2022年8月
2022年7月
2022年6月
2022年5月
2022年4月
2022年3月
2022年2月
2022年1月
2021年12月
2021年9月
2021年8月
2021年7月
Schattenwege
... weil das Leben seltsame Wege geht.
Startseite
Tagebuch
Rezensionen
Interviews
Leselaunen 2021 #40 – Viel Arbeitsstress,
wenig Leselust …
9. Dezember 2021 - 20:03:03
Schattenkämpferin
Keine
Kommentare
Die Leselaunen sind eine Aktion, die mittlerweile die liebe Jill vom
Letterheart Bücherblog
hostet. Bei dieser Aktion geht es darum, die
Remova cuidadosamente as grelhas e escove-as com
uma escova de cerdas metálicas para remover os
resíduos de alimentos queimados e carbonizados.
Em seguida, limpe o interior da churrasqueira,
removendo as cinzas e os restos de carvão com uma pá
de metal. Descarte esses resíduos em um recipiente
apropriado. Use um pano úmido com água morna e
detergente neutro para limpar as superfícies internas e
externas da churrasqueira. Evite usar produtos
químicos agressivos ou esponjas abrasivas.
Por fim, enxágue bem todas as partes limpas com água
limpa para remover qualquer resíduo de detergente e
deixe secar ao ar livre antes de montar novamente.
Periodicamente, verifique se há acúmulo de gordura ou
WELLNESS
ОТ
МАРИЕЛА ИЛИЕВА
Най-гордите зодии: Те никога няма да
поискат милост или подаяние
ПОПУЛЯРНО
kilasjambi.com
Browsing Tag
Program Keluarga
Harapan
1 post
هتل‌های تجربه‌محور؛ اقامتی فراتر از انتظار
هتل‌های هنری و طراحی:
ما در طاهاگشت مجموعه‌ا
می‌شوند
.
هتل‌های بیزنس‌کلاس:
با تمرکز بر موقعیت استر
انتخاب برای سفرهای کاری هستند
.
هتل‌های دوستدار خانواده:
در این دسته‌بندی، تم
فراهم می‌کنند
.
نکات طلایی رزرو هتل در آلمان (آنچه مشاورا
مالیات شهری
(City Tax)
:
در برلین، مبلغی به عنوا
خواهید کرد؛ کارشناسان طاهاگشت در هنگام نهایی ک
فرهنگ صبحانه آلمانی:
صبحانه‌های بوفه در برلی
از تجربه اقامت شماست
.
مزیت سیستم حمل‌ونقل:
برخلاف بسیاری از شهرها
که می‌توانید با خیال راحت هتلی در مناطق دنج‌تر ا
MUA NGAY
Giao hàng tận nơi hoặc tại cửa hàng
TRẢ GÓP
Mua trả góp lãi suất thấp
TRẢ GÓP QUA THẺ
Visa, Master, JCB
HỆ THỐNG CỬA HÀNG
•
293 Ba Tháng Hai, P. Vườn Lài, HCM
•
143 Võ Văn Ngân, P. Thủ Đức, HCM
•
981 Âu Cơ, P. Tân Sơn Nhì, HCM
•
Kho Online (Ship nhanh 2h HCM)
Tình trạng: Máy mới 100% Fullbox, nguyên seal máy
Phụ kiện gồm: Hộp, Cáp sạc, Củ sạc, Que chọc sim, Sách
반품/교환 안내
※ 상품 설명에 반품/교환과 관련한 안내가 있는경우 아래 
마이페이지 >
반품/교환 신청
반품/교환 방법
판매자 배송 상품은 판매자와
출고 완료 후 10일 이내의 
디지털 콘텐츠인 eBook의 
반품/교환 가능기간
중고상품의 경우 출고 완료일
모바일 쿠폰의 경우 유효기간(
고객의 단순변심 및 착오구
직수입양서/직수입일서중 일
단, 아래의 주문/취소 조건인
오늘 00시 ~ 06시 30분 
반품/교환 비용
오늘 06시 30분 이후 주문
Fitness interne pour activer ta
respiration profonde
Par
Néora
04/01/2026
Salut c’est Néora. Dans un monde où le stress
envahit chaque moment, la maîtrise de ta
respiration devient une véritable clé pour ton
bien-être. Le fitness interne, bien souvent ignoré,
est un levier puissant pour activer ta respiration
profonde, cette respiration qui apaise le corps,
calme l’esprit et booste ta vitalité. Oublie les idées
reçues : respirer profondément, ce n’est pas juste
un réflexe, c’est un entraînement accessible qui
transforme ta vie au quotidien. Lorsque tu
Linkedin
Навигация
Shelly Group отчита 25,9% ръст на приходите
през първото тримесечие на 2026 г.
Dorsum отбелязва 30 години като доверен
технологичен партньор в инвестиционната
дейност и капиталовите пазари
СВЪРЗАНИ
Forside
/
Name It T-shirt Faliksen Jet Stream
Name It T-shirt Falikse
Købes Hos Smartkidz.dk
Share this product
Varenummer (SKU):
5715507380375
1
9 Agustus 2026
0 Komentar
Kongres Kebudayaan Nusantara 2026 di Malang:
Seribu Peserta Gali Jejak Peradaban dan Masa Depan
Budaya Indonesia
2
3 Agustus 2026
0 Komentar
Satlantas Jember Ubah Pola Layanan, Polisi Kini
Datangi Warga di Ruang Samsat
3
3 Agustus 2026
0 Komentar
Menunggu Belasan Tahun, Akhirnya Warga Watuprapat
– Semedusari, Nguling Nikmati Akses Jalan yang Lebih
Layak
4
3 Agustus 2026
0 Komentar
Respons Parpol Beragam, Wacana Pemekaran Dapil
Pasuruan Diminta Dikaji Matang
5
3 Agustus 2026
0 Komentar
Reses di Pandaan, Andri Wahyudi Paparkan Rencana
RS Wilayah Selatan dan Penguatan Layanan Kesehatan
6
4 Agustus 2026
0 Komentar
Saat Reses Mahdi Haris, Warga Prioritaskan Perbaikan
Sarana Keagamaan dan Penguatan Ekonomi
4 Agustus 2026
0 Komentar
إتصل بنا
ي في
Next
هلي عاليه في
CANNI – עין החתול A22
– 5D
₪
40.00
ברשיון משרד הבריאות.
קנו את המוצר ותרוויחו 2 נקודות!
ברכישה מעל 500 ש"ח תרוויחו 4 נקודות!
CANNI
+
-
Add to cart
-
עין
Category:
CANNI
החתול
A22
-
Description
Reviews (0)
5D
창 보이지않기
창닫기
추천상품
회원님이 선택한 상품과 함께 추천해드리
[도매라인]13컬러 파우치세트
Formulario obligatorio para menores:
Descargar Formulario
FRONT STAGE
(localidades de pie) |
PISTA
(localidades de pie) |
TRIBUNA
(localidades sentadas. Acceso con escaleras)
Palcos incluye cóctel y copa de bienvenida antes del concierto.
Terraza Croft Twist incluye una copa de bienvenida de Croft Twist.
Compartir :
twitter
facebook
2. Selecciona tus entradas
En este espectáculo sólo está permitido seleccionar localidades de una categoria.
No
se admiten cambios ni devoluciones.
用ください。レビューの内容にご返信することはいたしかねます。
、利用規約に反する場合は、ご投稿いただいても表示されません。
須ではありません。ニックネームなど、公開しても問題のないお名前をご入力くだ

> _What is expected_
Every line of the records in which the string "صبحانه" is found should be counted, and only the count returned.

> _Solution to this problem_
2